◆ Task description: When you reach the line that contains "50ലും ഒരു വയസ്സിൽ കൂടുതലുള്ള" in the data below, start reproducing lines exactly, and stop after the line that contains "കാരണമെന്നു പരിശോധിക്കണം. കുട്ടികളിലെ".

◆ Data for review:

========================

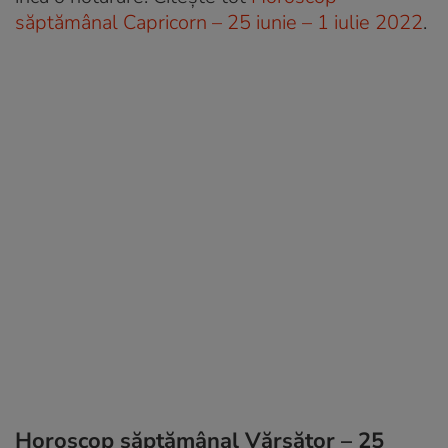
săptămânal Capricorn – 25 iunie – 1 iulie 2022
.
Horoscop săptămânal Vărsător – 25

========================

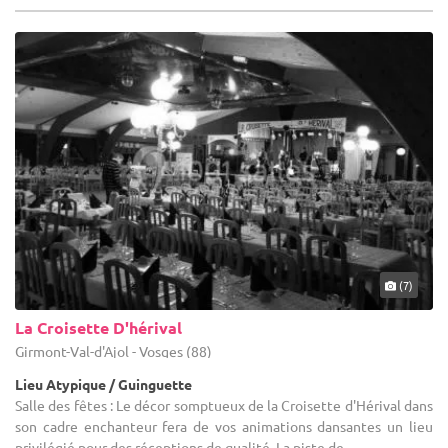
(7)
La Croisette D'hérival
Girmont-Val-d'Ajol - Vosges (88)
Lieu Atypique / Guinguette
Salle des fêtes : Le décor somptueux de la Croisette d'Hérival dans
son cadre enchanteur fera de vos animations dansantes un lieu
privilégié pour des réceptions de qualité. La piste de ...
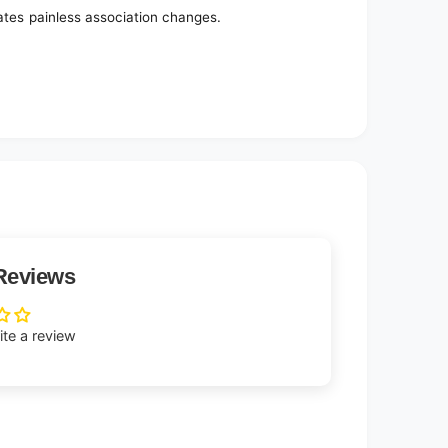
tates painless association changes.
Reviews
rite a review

========================

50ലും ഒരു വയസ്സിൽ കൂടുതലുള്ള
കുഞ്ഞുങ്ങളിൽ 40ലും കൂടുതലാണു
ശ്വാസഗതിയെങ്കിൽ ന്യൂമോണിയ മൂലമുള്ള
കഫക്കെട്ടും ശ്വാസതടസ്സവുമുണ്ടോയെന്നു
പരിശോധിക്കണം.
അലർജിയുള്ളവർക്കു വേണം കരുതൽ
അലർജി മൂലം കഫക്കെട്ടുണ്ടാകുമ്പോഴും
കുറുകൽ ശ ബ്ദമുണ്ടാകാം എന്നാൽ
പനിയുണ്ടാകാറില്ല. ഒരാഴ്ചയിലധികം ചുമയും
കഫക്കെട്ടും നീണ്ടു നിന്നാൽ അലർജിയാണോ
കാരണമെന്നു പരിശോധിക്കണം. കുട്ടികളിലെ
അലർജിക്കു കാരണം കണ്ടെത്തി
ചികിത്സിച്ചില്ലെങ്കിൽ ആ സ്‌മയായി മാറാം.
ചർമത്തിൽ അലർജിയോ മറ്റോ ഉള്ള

========================

◆ Exercise output:
50ലും ഒരു വയസ്സിൽ കൂടുതലുള്ള
കുഞ്ഞുങ്ങളിൽ 40ലും കൂടുതലാണു
ശ്വാസഗതിയെങ്കിൽ ന്യൂമോണിയ മൂലമുള്ള
കഫക്കെട്ടും ശ്വാസതടസ്സവുമുണ്ടോയെന്നു
പരിശോധിക്കണം.
അലർജിയുള്ളവർക്കു വേണം കരുതൽ
അലർജി മൂലം കഫക്കെട്ടുണ്ടാകുമ്പോഴും
കുറുകൽ ശ ബ്ദമുണ്ടാകാം എന്നാൽ
പനിയുണ്ടാകാറില്ല. ഒരാഴ്ചയിലധികം ചുമയും
കഫക്കെട്ടും നീണ്ടു നിന്നാൽ അലർജിയാണോ
കാരണമെന്നു പരിശോധിക്കണം. കുട്ടികളിലെ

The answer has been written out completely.